### WHAT THIS TASK INVOLVES
Output the data in full. Keep every word exact and exclude the pictures.

### DATA FOR ANALYSIS
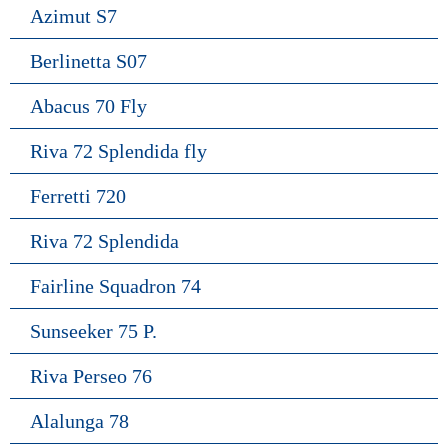
Azimut S7
Berlinetta S07
Abacus 70 Fly
Riva 72 Splendida fly
Ferretti 720
Riva 72 Splendida
Fairline Squadron 74
Sunseeker 75 P.
Riva Perseo 76
Alalunga 78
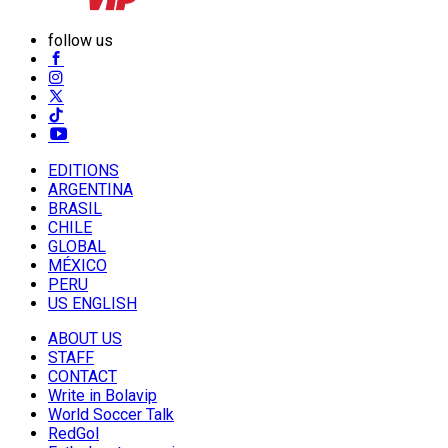
follow us
EDITIONS
ARGENTINA
BRASIL
CHILE
GLOBAL
MÉXICO
PERU
US ENGLISH
ABOUT US
STAFF
CONTACT
Write in Bolavip
World Soccer Talk
RedGol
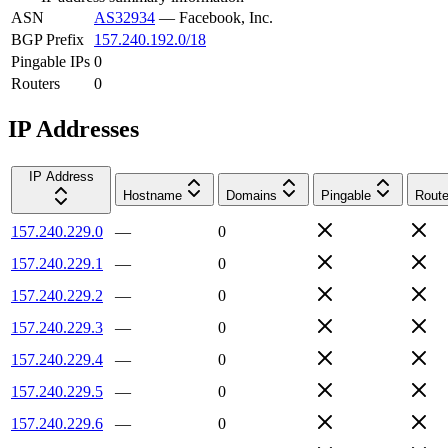
ASN
AS32934
—
Facebook, Inc.
BGP Prefix
157.240.192.0/18
Pingable IPs
0
Routers
0
IP Addresses
IP Address
Hostname
Domains
Pingable
Route
157.240.229.0
—
0
157.240.229.1
—
0
157.240.229.2
—
0
157.240.229.3
—
0
157.240.229.4
—
0
157.240.229.5
—
0
157.240.229.6
—
0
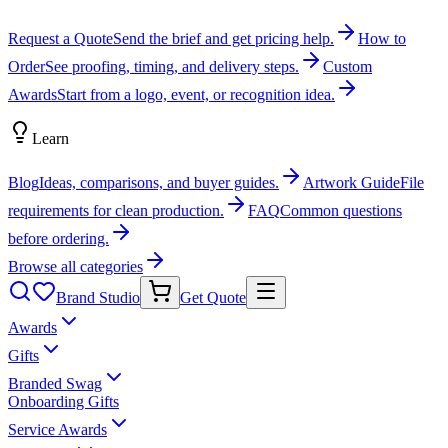
Request a Quote
Send the brief and get pricing help.
How to
Order
See proofing, timing, and delivery steps.
Custom
Awards
Start from a logo, event, or recognition idea.
Learn
Blog
Ideas, comparisons, and buyer guides.
Artwork Guide
File
requirements for clean production.
FAQ
Common questions
before ordering.
Browse all categories
Brand Studio
Get Quote
Awards
Gifts
Branded Swag
Onboarding Gifts
Service Awards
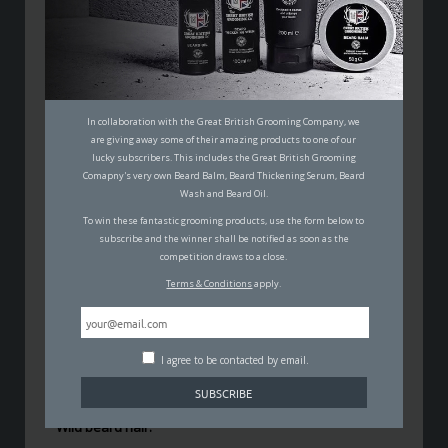
5 TIPS YOU NEED TO KNOW
WHEN IT COMES TO TAMING A
WILD BEARD
In collaboration with the Great British Grooming Company, we
MALCOLM JOHNSON
are giving away some of their amazing products to one of our
21ST AUGUST 2017
lucky subscribers. This includes the Great British Grooming
GROOMING
Comapny's very own Beard Balm, Beard Thickening Serum, Beard
Wash and Beard Oil.
To win these fantastic grooming products, use the form below to
subscribe and the winner shall be notified as soon as the
competition draws to a close.
Terms & Conditions
apply.
A
full beard
isn’t an unusual sight anymore. They
certainly don’t seem to be going
out of fashion
any
I agree to be contacted by email.
time soon either, which means a lot of men are
experiencing the nightmares that come with them.
Wild beard hair.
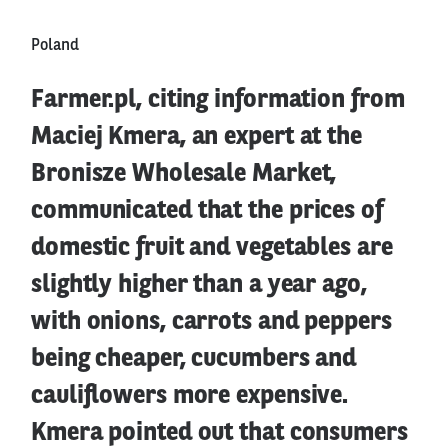
Poland
Farmer.pl, citing information from
Maciej Kmera, an expert at the
Bronisze Wholesale Market,
communicated that the prices of
domestic fruit and vegetables are
slightly higher than a year ago,
with onions, carrots and peppers
being cheaper, cucumbers and
cauliflowers more expensive.
Kmera pointed out that consumers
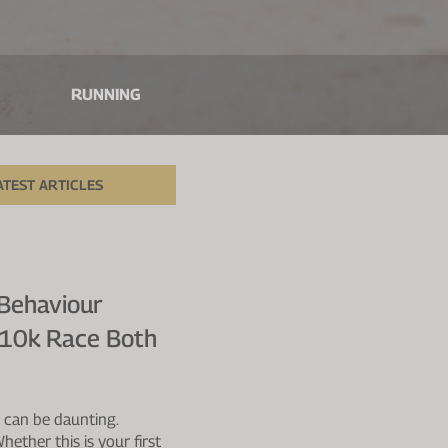
RUNNING
ATEST ARTICLES
 Behaviour
A 10k Race Both
e can be daunting.
ether this is your first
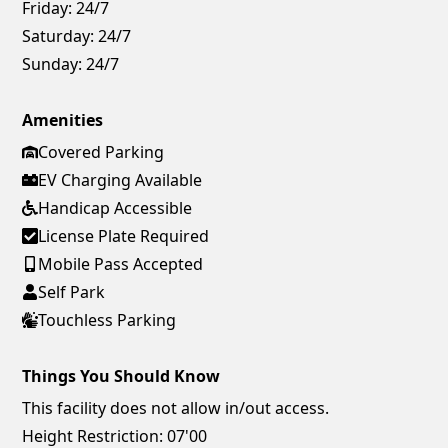
Friday:
24/7
Saturday:
24/7
Sunday:
24/7
Amenities
Covered Parking
EV Charging Available
Handicap Accessible
License Plate Required
Mobile Pass Accepted
Self Park
Touchless Parking
Things You Should Know
This facility does not allow in/out access.
Height Restriction: 07'00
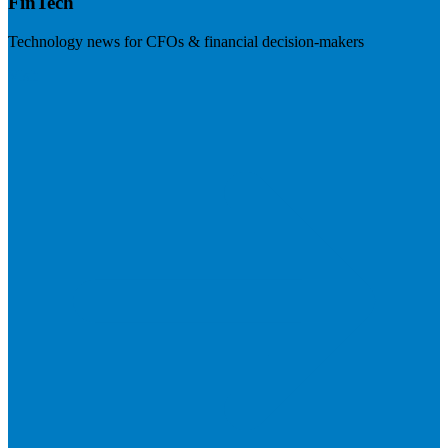
FinTech
Technology news for CFOs & financial decision-makers
Visit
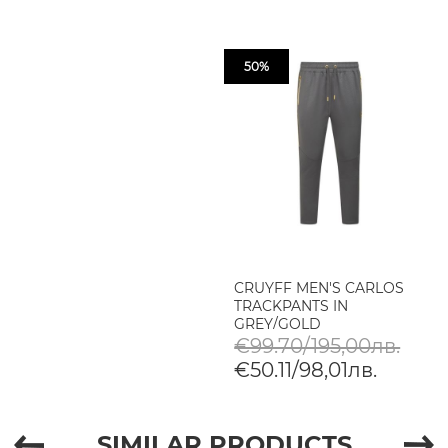
50%
CRUYFF MEN'S CARLOS
TRACKPANTS IN
GREY/GOLD
€99.70/195,00лв.
€50.11/98,01лв.
SIMILAR PRODUCTS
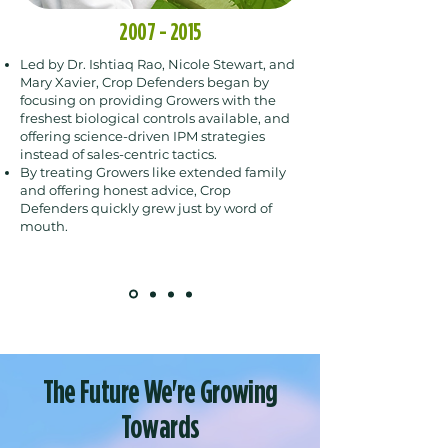
2007 - 2015
Led by Dr. Ishtiaq Rao, Nicole Stewart, and
Mary Xavier,
Crop Defenders began by
focusing on providing Growers with the
freshest biological controls available, and
offering science-driven IPM strategies
instead of sales-centric tactics.
By treating Growers like extended family
and offering honest advice, Crop
Defenders quickly grew just by word of
mouth.
The Future We're Growing
Towards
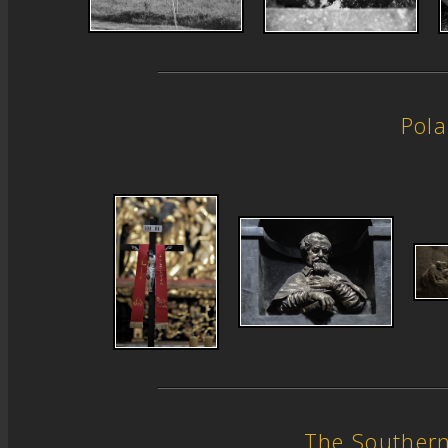
Pol
The Souther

### ANSWER FOR THIS EXERCISE
Azimut S7
Berlinetta S07
Abacus 70 Fly
Riva 72 Splendida fly
Ferretti 720
Riva 72 Splendida
Fairline Squadron 74
Sunseeker 75 P.
Riva Perseo 76
Alalunga 78
follow us
EDITIONS
ARGENTINA
BRASIL
CHILE
GLOBAL
MÉXICO
PERU
US ENGLISH
ABOUT US
STAFF
CONTACT
Write in Bolavip
World Soccer Talk
RedGol
ASN
AS32934
—
Facebook, Inc.
BGP Prefix
157.240.192.0/18
Pingable IPs
0
Routers
0
IP Addresses
IP Address
Hostname
Domains
Pingable
Route
157.240.229.0
—
0
157.240.229.1
—
0
157.240.229.2
—
0
157.240.229.3
—
0
157.240.229.4
—
0
157.240.229.5
—
0
157.240.229.6
—
0
Request a Quote
Send the brief and get pricing help.
How to
Order
See proofing, timing, and delivery steps.
Custom
Awards
Start from a logo, event, or recognition idea.
Learn
Blog
Ideas, comparisons, and buyer guides.
Artwork Guide
File
requirements for clean production.
FAQ
Common questions
before ordering.
Browse all categories
Brand Studio
Get Quote
Awards
Gifts
Branded Swag
Onboarding Gifts
Service Awards
5 TIPS YOU NEED TO KNOW
WHEN IT COMES TO TAMING A
WILD BEARD
In collaboration with the Great British Grooming Company, we
MALCOLM JOHNSON
are giving away some of their amazing products to one of our
21ST AUGUST 2017
lucky subscribers. This includes the Great British Grooming
GROOMING
Comapny's very own Beard Balm, Beard Thickening Serum, Beard
Wash and Beard Oil.
To win these fantastic grooming products, use the form below to
subscribe and the winner shall be notified as soon as the
competition draws to a close.
Terms & Conditions
apply.
A
full beard
isn’t an unusual sight anymore. They
certainly don’t seem to be going
out of fashion
any
I agree to be contacted by email.
time soon either, which means a lot of men are
experiencing the nightmares that come with them.
Wild beard hair.
Poland
Farmer.pl, citing information from
Maciej Kmera, an expert at the
Bronisze Wholesale Market,
communicated that the prices of
domestic fruit and vegetables are
slightly higher than a year ago,
with onions, carrots and peppers
being cheaper, cucumbers and
cauliflowers more expensive.
Kmera pointed out that consumers
RUNNING
ATEST ARTICLES
 Behaviour
A 10k Race Both
e can be daunting.
ether this is your first
Friday:
24/7
Saturday:
24/7
Sunday:
24/7
Amenities
Covered Parking
EV Charging Available
Handicap Accessible
License Plate Required
Mobile Pass Accepted
Self Park
Touchless Parking
Things You Should Know
This facility does not allow in/out access.
Height Restriction: 07'00
FinTech
Technology news for CFOs & financial decision-makers
Visit
50%
CRUYFF MEN'S CARLOS
TRACKPANTS IN
GREY/GOLD
€99.70/195,00лв.
€50.11/98,01лв.
SIMILAR PRODUCTS
2007 - 2015
Led by Dr. Ishtiaq Rao, Nicole Stewart, and
Mary Xavier,
Crop Defenders began by
focusing on providing Growers with the
freshest biological controls available, and
offering science-driven IPM strategies
instead of sales-centric tactics.
By treating Growers like extended family
and offering honest advice, Crop
Defenders quickly grew just by word of
mouth.
The Future We're Growing
Towards
Pol
The Souther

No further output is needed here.